Cuando se dice que Génova es sombría y austera por el carácter de sus habitantes, no se quiere decir que lo es al modo de los Estados Unidos de Norte América o Londres. Es preciso no olvidar que Génova es un pueblo meridional y que pertenece a Italia. El genovés no va al teatro, mas tal vez por razón de economía que por austeridad; no concurre al baile, no asiste a paseos quizá por igual motivo; pero se desquita con las fiestas religiosas, que se repiten diariamente y son verdaderas fiestas cívicas. Se puede decir verdaderamente que en ellas, Génova satisface la necesidad de las asambleas de expansión y recreo, inherentes a todos los pueblos meridionales; el objeto es vario y susceptible de cambiar según la situación respectiva de cada pueblo, pero la exigencia es universalmente observada. Nuestras repúblicas celebran sus fiestas cívicas. Génova solemniza sus fiestas religiosas. Los días de San Juan Bautista, de Corpus, son el 25 de Mayo, el 18 de Setiembre de los genoveses; en aquéllas el mismo entusiasmo que en éstas. Antes del 24 de Junio se esparcen por las calles proclamas impresas que anuncian con un cierto calor demagógico la inminencia del gran día; en ellas se excita el celo piadoso de la soberbia ciudad para su grandiosa solemnización, en un tono más alarmante que el empleado por O'Conell para enardecer el patriotismo de las masas irlandesas. Yo que llevaba presentes en mi memoria los bandos del Ministro oriental, señor Pacheco y Obes, fijados para terror de los malos patriotas en las calles de Montevideo, no pude resistir al involuntario impulso que atrajo mis ojos hacia aquellos monstruosos tipos en que se interpelaba a la gran ciudad de Génova y a los genoveses para que, so pena de ser considerados como malos italianos, fuesen fieles asistentes a la función y procesión de San Juan Bautista, patrón de la ciudad; esto es, a la más alegre, bulliciosa y popular diversión que tengan los genoveses.

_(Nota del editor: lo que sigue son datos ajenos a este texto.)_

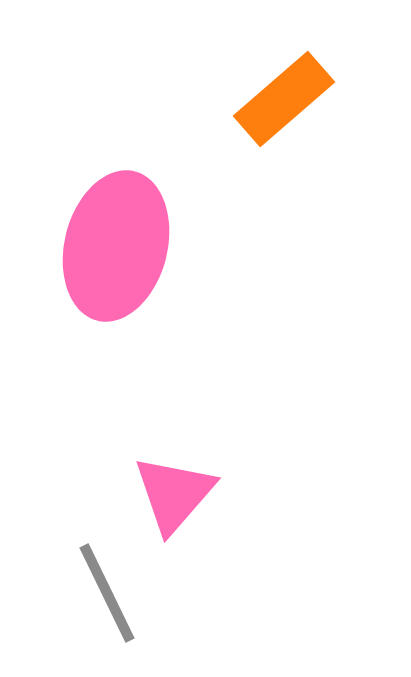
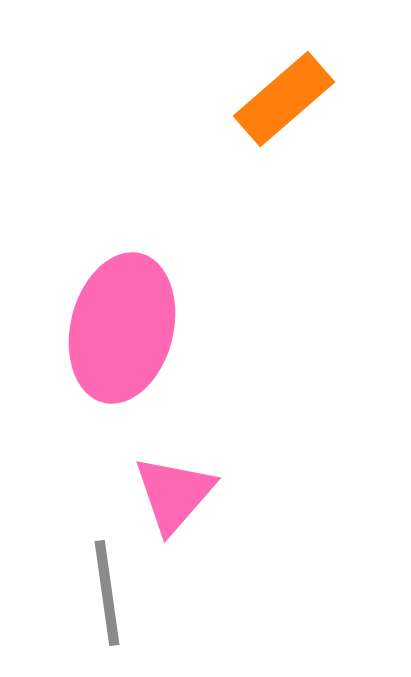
pink ellipse: moved 6 px right, 82 px down
gray line: rotated 18 degrees clockwise
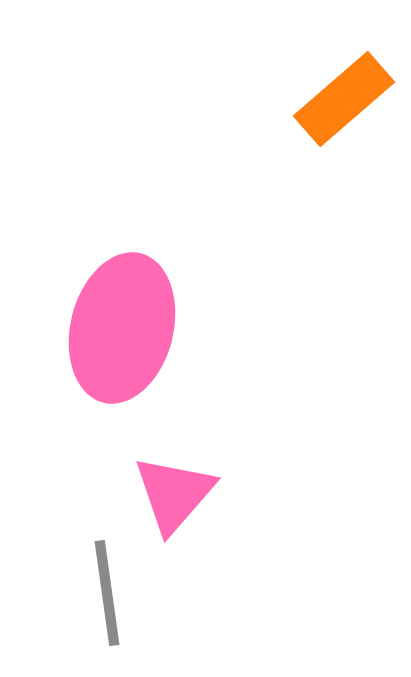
orange rectangle: moved 60 px right
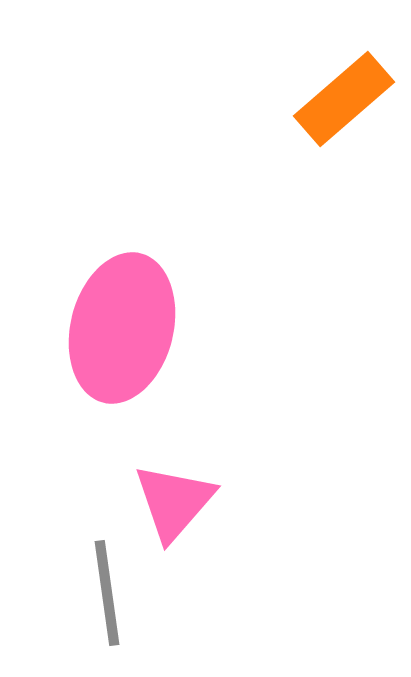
pink triangle: moved 8 px down
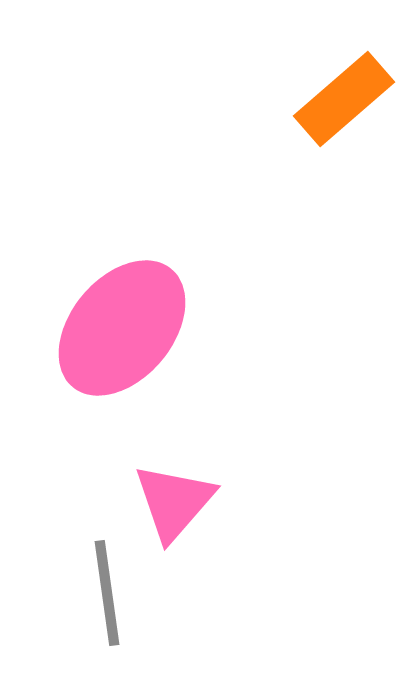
pink ellipse: rotated 26 degrees clockwise
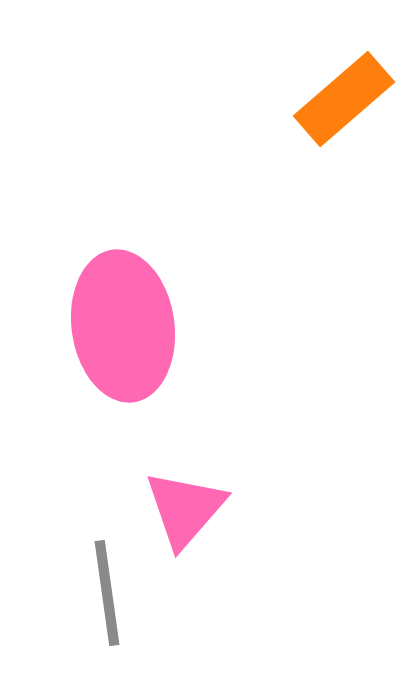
pink ellipse: moved 1 px right, 2 px up; rotated 48 degrees counterclockwise
pink triangle: moved 11 px right, 7 px down
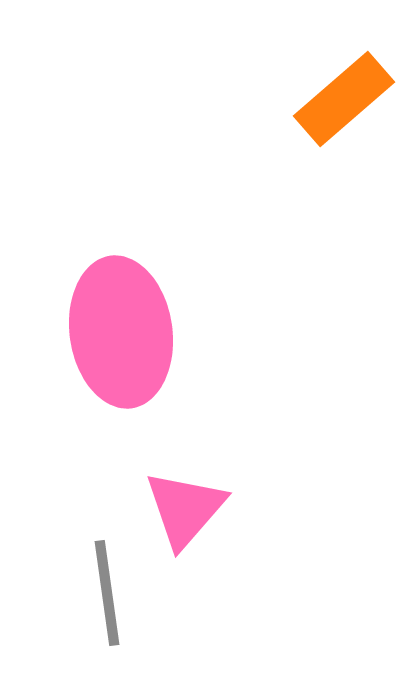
pink ellipse: moved 2 px left, 6 px down
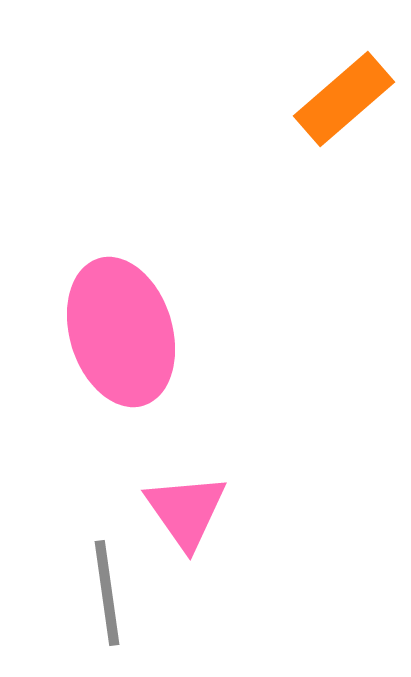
pink ellipse: rotated 9 degrees counterclockwise
pink triangle: moved 1 px right, 2 px down; rotated 16 degrees counterclockwise
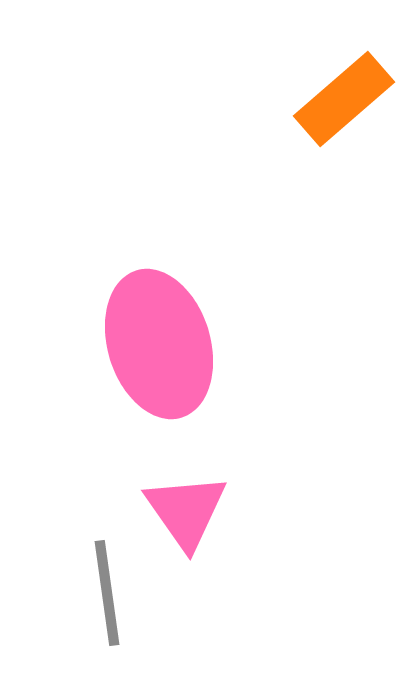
pink ellipse: moved 38 px right, 12 px down
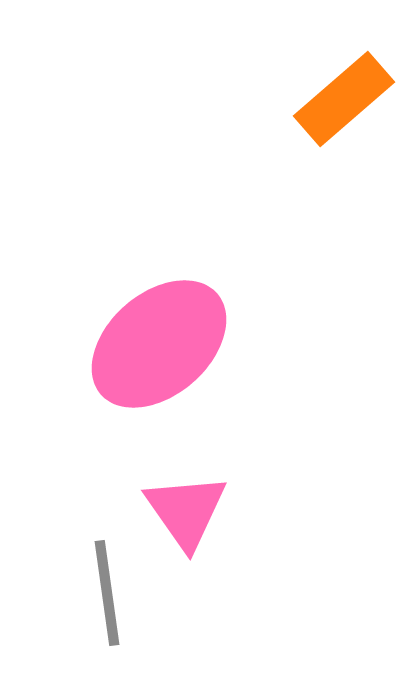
pink ellipse: rotated 66 degrees clockwise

Yo me atrevería a sostener que Génova, no solamente no es triste, sino que es uno de los pueblos más inclinados a tener diversiones. No me cabe la menor duda de que su estado político explica en mucha parte la reserva de su carácter. Ciertamente que no tiene el vicio del deleite, como Cádiz o Madrid; y pobre de ella si le tuviese. Pero es un hecho que se divierte más de lo que es natural a un pueblo ocupado y serio, en todo lo que no cuesta plata.

Por lo demás, se debe confesar que nada hay más vago que las calificaciones generales aplicadas al carácter de este o aquel pueblo. Independientemente de las alternativas a que puede estar sujeta la vida ordinaria de un pueblo, él puede ofrecerse bajo muy diversos aspectos según el carácter del observador; un pueblo muy alegre para el viajero inglés, puede aparecer muy triste a los ojos de un viajero de Nápoles, o Andalucía. Se puede afirmar, en efecto, que son los otros italianos los que han dado a Génova la reputación de triste; y esto dimana de que en el resto de Italia, sus habitantes pueden vivir ocupados de gozos sin perecer de hambre; una existencia semejante costaría la vida a los genoveses, que tienen que batallar sin tregua contra la miseria y la ingratitud del suelo. El ducado de Génova, privado de terreno capaz de servir al trabajo agrícola, subsiste del comercio del tráfico, especialmente cereales, vino, viandas, todo lo recibe de fuera y nada posee de seguro para su subsistencia. La vida del genovés, pues, reside esencialmente en el comercio, cuyos menores contratiempos son verdaderas calamidades públicas; la idea de su clausura o absoluta interdicción pone horror al genovés. Así nada más vital para Génova que las mejoras proyectadas y en ejecución, sobre los caminos interiores, el puerto y establecimiento de su aduana marítima.